Homeschooling or mainstream?

Today’s papers had an article about parents who homeschool their children. I thought it was an interesting and good concept. The children have a few hours of formal lessons and mostly learn from everyday experiences and play. It was reported that all of them did much better than the national average and even scored in papers from top primary schools.

Having been in mainstream all my life, I do agree that for most part of my education, school snubbed the interest out of me. How is drawing blocks for math in pri school ever going to relate to me in the future? I’m not going to draw blocks to share a pie equally with my friends and I’m definitely not going to draw blocks if someone owes me 1/2 of $100. I’ll just use the calculator. I never saw how graphs, trees and matrices in secondary school is related to computers nor how knowledge in biology can prevent me from being conned into buying unnecessary health supplements. It was mostly solving somone else’s problem. Jane who could not divide a pie properly, how to extract the components of crude oil and writing a condolence letter to your best friend Kelly. Hello…my best friend isn’t Kelly? I don’t know who Kelly is and my best friend definitely didn’t fail her exams. If she does, I’ll be talking to her and not writing a letter.
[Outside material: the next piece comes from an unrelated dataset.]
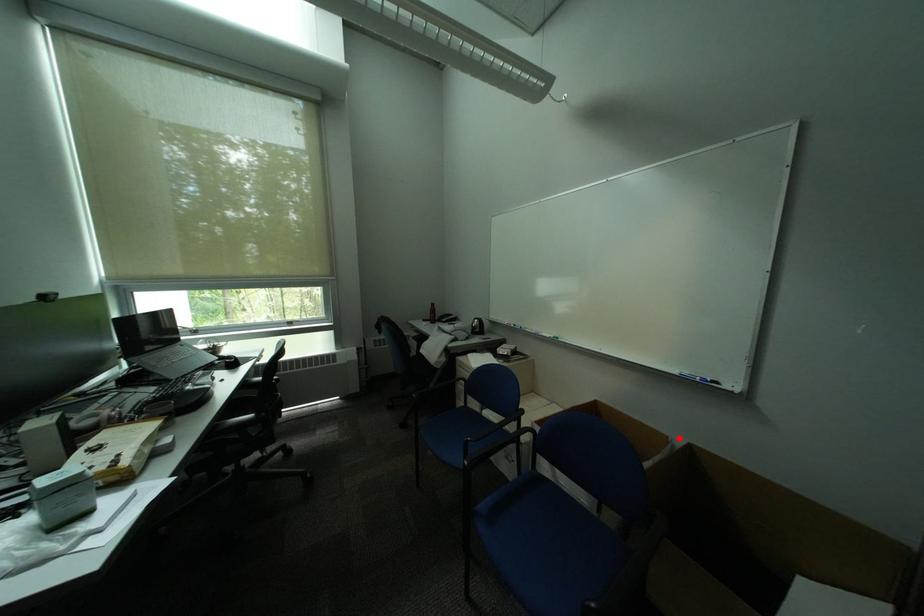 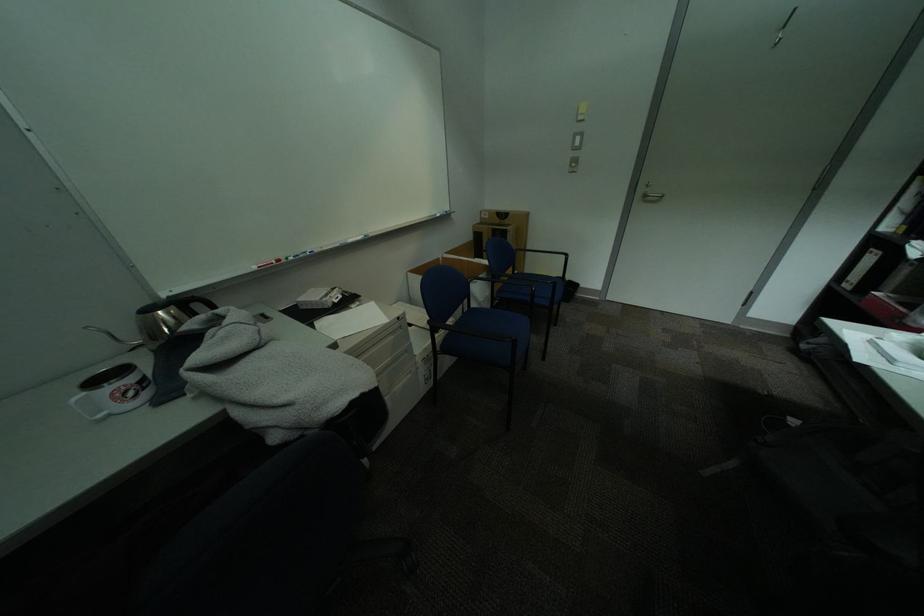 The point at the highlighted location is marked in the first image. Where is the corresponding point in the second image?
Flawed as mainstream education may be, there are still important lessons that mainstream education imparted to most of us. It allows people of the same age to interact with each other, form friendships and grow up together. That, I feel, is what homeschooling doesn’t do for a child. How would you know the tactful thing to say or do at a particular circumstance or the acceptable way to behave if the only yardstick that you have to compare with are your siblings (who’s equally homeschooled) and your parents? We learn because we’ve made these mistakes before. We’ve embarassed ourselves, we trusted someone and has been betrayed, we were talked behind our backs before, we were stared at for saying the wrong things…
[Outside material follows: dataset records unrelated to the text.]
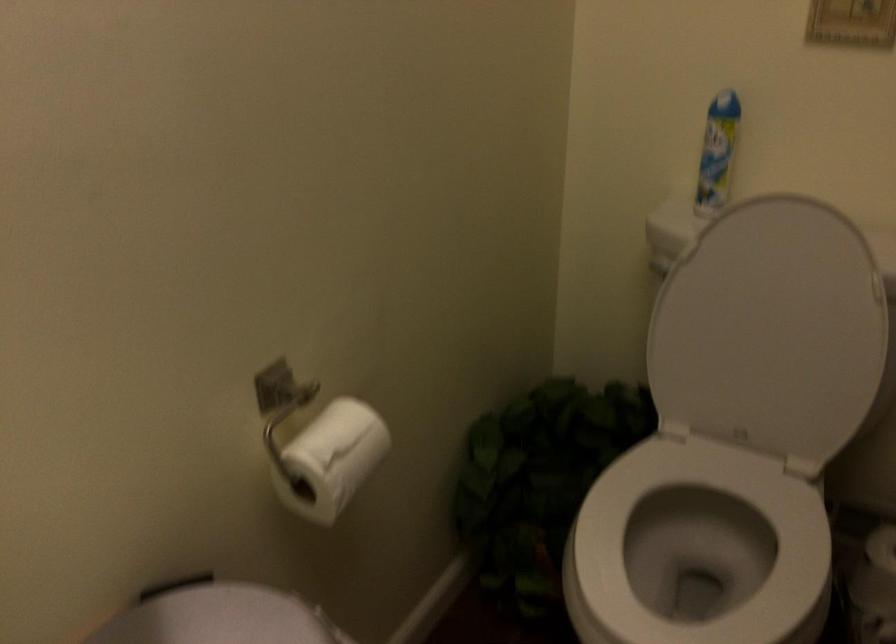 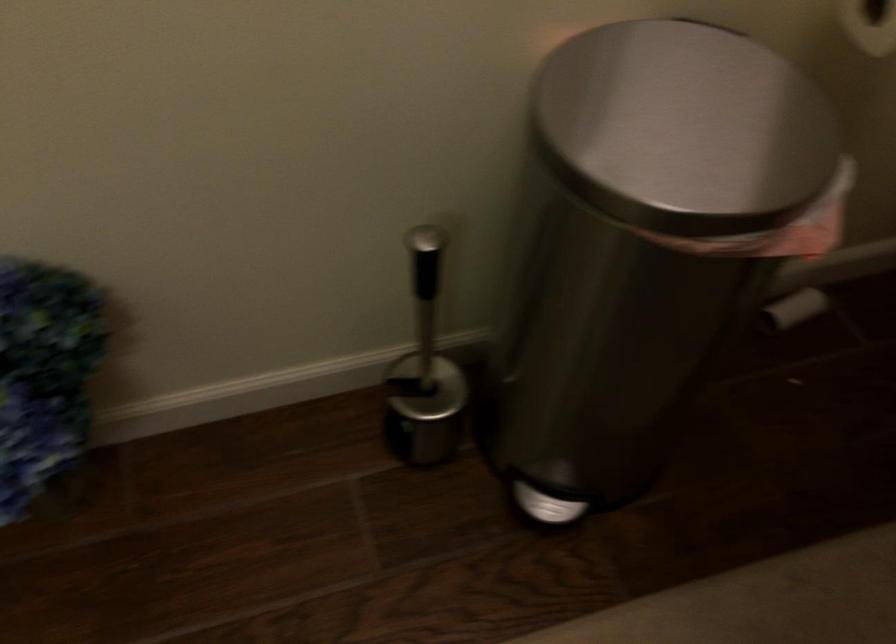 How did the camera likely rotate?

The camera's rotation is toward left-down. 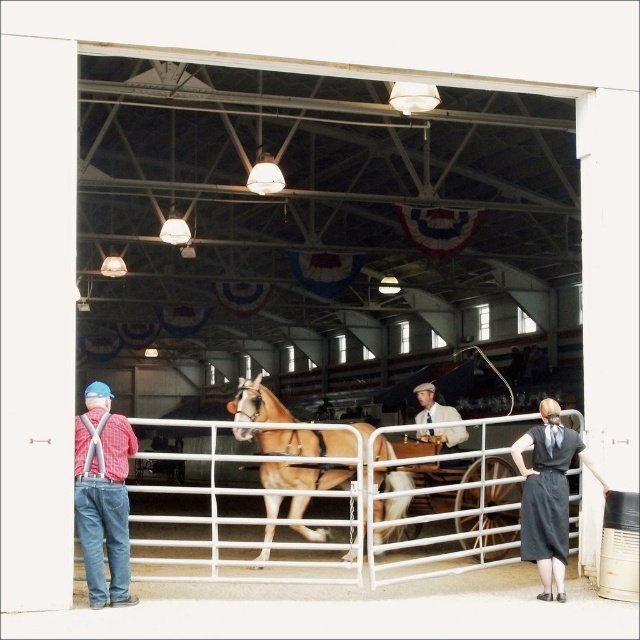 Does light brown leather horse at center appear under red plaid shirt at left?

Yes, light brown leather horse at center is below red plaid shirt at left.

Does light brown leather horse at center have a larger size compared to red plaid shirt at left?

Correct, light brown leather horse at center is larger in size than red plaid shirt at left.

Image resolution: width=640 pixels, height=640 pixels. Describe the element at coordinates (300, 442) in the screenshot. I see `light brown leather horse at center` at that location.

At what (x,y) coordinates should I click in order to perform the action: click on light brown leather horse at center. Please return your answer as a coordinate pair (x, y). Looking at the image, I should click on (300, 442).

Does light brown leather horse at center appear under dark gray fabric dress at lower right?

Indeed, light brown leather horse at center is positioned under dark gray fabric dress at lower right.

What do you see at coordinates (300, 442) in the screenshot? The height and width of the screenshot is (640, 640). I see `light brown leather horse at center` at bounding box center [300, 442].

The width and height of the screenshot is (640, 640). I want to click on light brown leather horse at center, so click(x=300, y=442).

Can you confirm if light brown leather horse at center is positioned below light brown leather jacket at center?

Yes, light brown leather horse at center is below light brown leather jacket at center.

Between point (326, 477) and point (456, 436), which one is positioned in front?

Point (326, 477)

In order to click on light brown leather horse at center in this screenshot , I will do `click(300, 442)`. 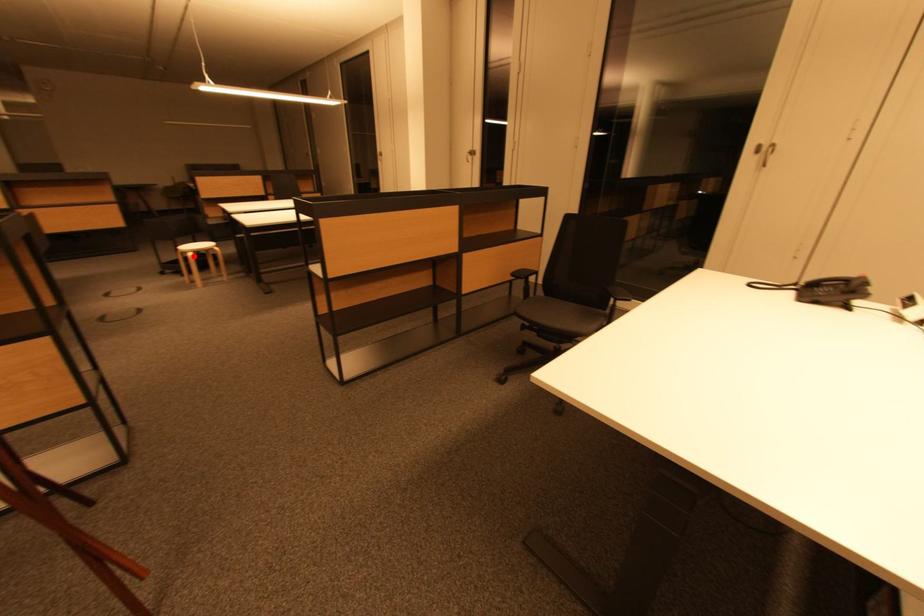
Much as we complain about how much we have to memorise and the rigidity of the system we’ve been through, we can’t do without rote memorising. It is part and parcel of learning. Nonetheless, the school’s curriculum could give more space for mistakes and creativity. Why give an imaginary best friend when most of us will have one? Perhaps they could set a question which asks us to write a letter to our best friend about how much we appreciate them. I remember that in secondary school, we would be penalised if we made any mistakes in our science experiments and gave the incorrect observations. I’m glad that they do not do that in uni. Instead, we are asked to give possible reasons why our results deviates from what the correct observations would be. Although, it is much more difficult to write such a report, it gives space for personal thought and reflection. Most of us found it difficult to adapt to this new way of writing reports as we are so used to having fixed answers in the past. It’s either right or wrong. We are rewarded if we did the experiment correctly and penalised if we did it wrongly.
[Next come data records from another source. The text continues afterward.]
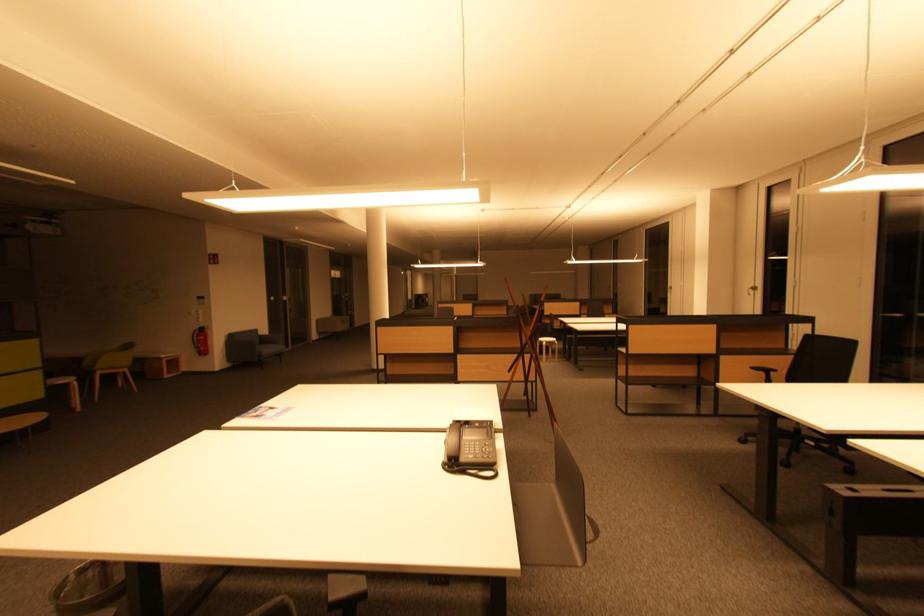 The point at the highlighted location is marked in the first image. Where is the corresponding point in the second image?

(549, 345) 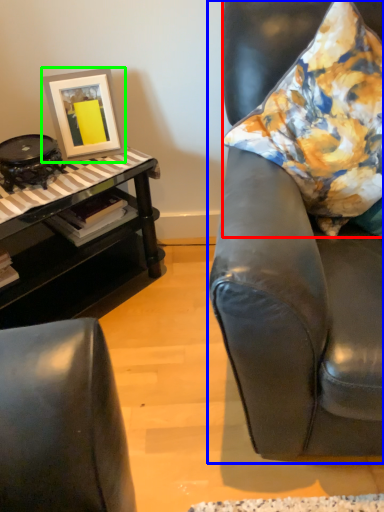 Question: Which object is the closest to the pillow (highlighted by a red box)? Choose among these: chair (highlighted by a blue box) or picture frame (highlighted by a green box).

Choices:
 (A) chair
 (B) picture frame

Answer: (A) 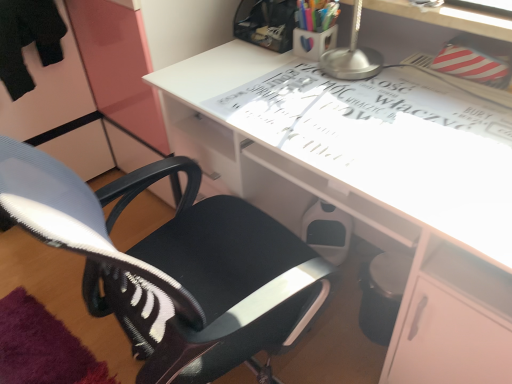 Question: Considering the positions of matte plastic cup at upper center, which appears as the 2th stationery when viewed from the top, and white glossy desk at center in the image, is matte plastic cup at upper center, which appears as the 2th stationery when viewed from the top, wider or thinner than white glossy desk at center?

Choices:
 (A) thin
 (B) wide

Answer: (A)

Question: Considering the positions of matte plastic cup at upper center, the first stationery in the bottom-to-top sequence, and white glossy desk at center in the image, is matte plastic cup at upper center, the first stationery in the bottom-to-top sequence, taller or shorter than white glossy desk at center?

Choices:
 (A) tall
 (B) short

Answer: (B)

Question: Considering the real-world distances, which object is closest to the black fabric chair at center?

Choices:
 (A) translucent plastic cup at upper center, acting as the 1th stationery starting from the top
 (B) white glossy desk at center
 (C) matte plastic cup at upper center, the first stationery in the bottom-to-top sequence

Answer: (B)

Question: Estimate the real-world distances between objects in this image. Which object is farther from the matte plastic cup at upper center, the first stationery in the bottom-to-top sequence?

Choices:
 (A) black fabric chair at center
 (B) white glossy desk at center
 (C) translucent plastic cup at upper center, marked as the 2th stationery in a bottom-to-top arrangement

Answer: (A) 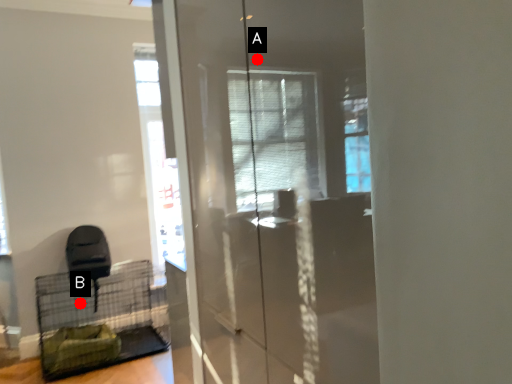 Question: Two points are circled on the image, labeled by A and B beside each circle. Among these points, which one is farthest from the camera?

Choices:
 (A) A is further
 (B) B is further

Answer: (B) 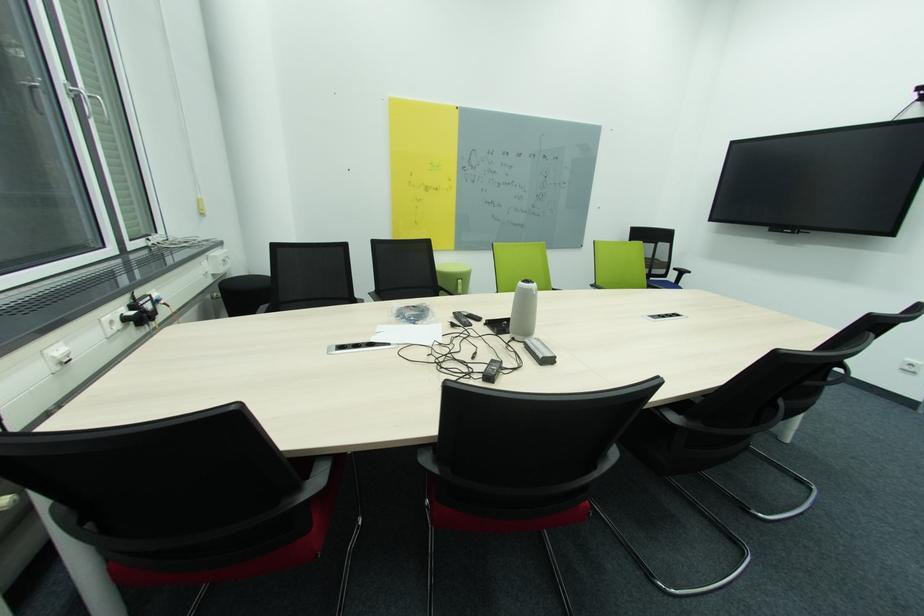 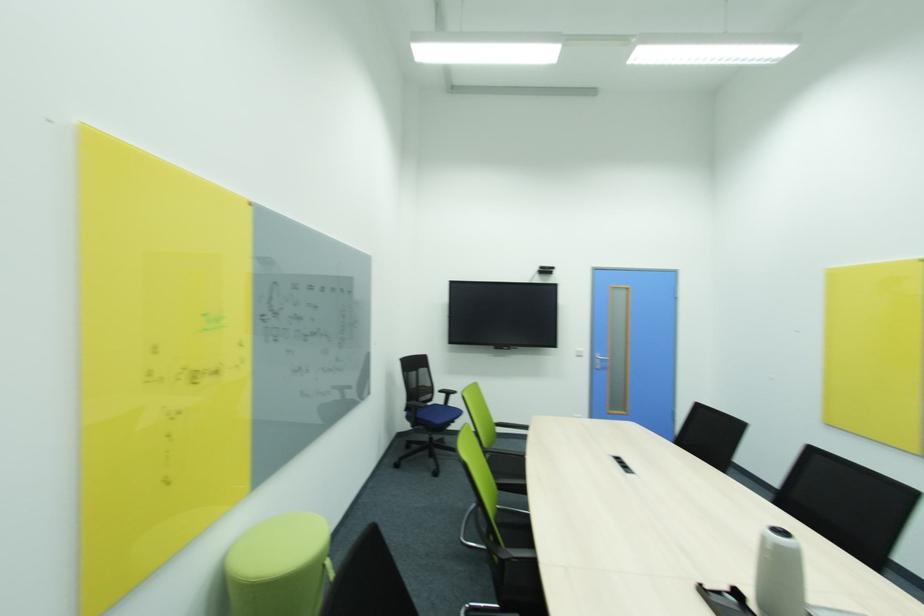 Find the pixel in the second image that matches the point at 667,246 in the first image.

(428, 371)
I’ve noticed major changes in the education system here for the past few years. There’s no longer the EM1. EM2 and EM3 stigma and studying in jc just got more competitive and demanding with the h1, h2 and h3. Even some of the knowlege that we acquire in secondary school is being to taught to primary school children. There are discussions about making language learning more interesting. Yes, it is consolating that the ministry is always trying to improve on what we have and making it better for future generations. But, do they see what appeals? Sometimes, it’s not about integrating pop culture or what is cool into the curriculum. We just want to see how of what we are learning is related to us and not be fault for making mistakes. Afterall, 3M made a mistake in their adhesive and developed post-its, why can’t we?